That's about 600 times higher than it's price just three years ago. It's likely that as high-tech products such as computers and cell-phones continue to improve and increase in usage, the demand for the heavy grey metal will grow collaterally and prices will continue to soar.
The cellular telephone is just one reason for tantalum's increasing popularity. It wasn't all that long ago when carrying a cell-phone around was like having a brick in your pocket or handbag. Tantalum has changed that. Today the mobile phone is handy, light and used by more than 700m people worldwide. Tantalum powder is compacted for use in producing passive capacitators and is the key to reducing the size of the cell-phone. Capacitators are responsible for regulating voltage at high temperatures. They supply the extra kick of energy for the phone that the battery can't provide on its own.
Boon to Africa
Tantalite (the series of tantalum most sought after) will be a boon to its host countries; Those countries where the mineral abounds include Nigeria, Congo, Burundi, Rwanda, Ethiopia, Uganda, Tanzania, Zimbabwe, Botswana, Mozambique and Namibia.
Companies still hoping for a share in the bonanza will probably be disappointed as most known deposits have already been snapped up and ring-fenced by mining operations both big and small, as well as high-tech manufacturing corporations whose products depend on a stable supply of the metal. Sony and Samsung, two of the largest electronic companies in the world, are waiting to invest directly in new tantalite mining operation in Zimbabwe.

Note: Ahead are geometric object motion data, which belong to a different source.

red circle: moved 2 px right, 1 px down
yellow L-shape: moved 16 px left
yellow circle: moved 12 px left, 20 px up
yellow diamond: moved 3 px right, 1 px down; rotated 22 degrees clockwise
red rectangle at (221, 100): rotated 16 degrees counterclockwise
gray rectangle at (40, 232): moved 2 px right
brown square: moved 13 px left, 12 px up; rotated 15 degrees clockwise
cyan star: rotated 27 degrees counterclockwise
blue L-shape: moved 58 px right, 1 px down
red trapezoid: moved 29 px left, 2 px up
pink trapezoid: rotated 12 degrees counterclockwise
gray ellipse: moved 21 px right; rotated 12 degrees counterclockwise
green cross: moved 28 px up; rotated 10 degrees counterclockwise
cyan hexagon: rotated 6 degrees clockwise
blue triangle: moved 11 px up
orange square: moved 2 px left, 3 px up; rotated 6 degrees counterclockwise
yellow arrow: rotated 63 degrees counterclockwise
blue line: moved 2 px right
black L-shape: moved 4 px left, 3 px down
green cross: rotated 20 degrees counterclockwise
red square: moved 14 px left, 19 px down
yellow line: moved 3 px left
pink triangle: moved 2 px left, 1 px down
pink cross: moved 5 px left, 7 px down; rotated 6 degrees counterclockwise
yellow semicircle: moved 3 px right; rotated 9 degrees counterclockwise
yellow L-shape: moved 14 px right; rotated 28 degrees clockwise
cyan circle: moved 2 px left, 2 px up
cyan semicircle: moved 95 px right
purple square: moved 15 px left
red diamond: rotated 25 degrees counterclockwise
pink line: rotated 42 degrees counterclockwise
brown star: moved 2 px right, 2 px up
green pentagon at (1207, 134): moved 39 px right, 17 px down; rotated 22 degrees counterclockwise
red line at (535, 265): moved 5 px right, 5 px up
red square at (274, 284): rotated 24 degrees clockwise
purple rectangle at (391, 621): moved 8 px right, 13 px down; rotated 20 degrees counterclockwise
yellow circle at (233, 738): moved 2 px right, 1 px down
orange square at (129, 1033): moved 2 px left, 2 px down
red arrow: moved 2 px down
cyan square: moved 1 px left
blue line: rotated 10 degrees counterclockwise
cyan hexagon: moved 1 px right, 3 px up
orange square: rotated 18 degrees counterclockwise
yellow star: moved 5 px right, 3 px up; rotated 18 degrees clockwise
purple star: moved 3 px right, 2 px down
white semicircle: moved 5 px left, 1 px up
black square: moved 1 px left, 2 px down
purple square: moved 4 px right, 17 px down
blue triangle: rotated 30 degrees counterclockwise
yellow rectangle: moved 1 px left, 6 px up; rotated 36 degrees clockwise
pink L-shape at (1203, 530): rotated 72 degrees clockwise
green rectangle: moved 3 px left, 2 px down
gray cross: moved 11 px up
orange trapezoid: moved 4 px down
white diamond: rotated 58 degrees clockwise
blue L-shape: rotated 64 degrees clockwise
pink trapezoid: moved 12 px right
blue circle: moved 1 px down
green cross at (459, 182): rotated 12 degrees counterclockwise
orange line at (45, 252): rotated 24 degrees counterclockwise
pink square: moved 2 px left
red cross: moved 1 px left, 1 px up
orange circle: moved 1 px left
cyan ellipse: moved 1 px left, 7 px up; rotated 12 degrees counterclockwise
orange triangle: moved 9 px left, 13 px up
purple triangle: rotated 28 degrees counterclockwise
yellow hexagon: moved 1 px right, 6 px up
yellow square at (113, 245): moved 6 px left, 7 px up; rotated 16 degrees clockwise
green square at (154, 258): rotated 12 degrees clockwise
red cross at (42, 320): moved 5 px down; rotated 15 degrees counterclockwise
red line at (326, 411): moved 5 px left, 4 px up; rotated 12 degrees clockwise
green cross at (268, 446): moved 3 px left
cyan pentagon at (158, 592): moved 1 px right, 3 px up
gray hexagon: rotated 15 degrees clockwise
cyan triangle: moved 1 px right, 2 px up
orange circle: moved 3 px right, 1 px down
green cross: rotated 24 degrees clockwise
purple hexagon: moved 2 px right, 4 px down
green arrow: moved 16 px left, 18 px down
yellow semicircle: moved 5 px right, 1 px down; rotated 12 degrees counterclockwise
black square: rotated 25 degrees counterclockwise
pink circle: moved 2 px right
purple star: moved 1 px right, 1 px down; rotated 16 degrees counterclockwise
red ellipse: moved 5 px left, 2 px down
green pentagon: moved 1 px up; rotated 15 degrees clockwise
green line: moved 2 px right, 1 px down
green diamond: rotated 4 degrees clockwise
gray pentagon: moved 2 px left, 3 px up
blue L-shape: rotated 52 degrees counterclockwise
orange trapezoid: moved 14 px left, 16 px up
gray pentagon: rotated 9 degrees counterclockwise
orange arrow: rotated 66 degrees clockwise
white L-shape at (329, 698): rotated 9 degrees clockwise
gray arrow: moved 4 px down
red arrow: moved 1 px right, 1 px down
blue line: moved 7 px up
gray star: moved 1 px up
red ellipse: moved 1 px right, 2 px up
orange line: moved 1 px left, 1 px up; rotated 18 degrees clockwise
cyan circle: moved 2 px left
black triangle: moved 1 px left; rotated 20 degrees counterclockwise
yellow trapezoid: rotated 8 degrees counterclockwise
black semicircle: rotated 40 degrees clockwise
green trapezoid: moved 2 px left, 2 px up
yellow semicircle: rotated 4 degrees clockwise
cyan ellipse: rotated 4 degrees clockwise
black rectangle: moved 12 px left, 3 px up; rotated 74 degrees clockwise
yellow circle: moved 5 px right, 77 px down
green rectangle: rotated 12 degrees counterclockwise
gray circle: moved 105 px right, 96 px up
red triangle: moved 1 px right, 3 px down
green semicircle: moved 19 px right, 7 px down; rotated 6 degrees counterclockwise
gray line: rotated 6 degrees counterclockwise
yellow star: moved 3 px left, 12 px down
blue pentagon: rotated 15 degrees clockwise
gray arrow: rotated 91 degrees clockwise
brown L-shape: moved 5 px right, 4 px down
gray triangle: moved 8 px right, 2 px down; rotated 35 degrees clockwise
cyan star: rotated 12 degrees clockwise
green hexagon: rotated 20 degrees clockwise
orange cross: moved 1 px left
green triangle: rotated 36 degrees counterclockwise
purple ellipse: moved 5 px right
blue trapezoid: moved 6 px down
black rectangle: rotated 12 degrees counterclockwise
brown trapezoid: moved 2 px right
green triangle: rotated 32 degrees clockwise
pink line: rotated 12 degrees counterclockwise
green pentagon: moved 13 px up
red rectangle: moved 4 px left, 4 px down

Southern Africa's latest tantalum mine started operations in March and will generate an income of around $7m in its first year. The strike is 15km north of Namibia's Orange River border with South Africa at Karas and consists of substantial quantities in tantalite pegmatites. Tantalite Valley Mine MD, Sabine Severin, says initial plans are to produce 20 tons a year of contained tantalum peroxide - "although we have plans to double this in due course.
Australia's Western Mining Corporation recently formed a partnership with a South African operation and successfully bid for a 2,000 sq km concession in Burundi. The company has also taken an option to buy a controlling share in a zinc mining operation in Zambia.
"We've already begun our tantalum mining activity in Burundi, as well as the feasibility on the Zambian zinc mine," reports Western Mining CEO Don O'Sullivan from Perth, Australia.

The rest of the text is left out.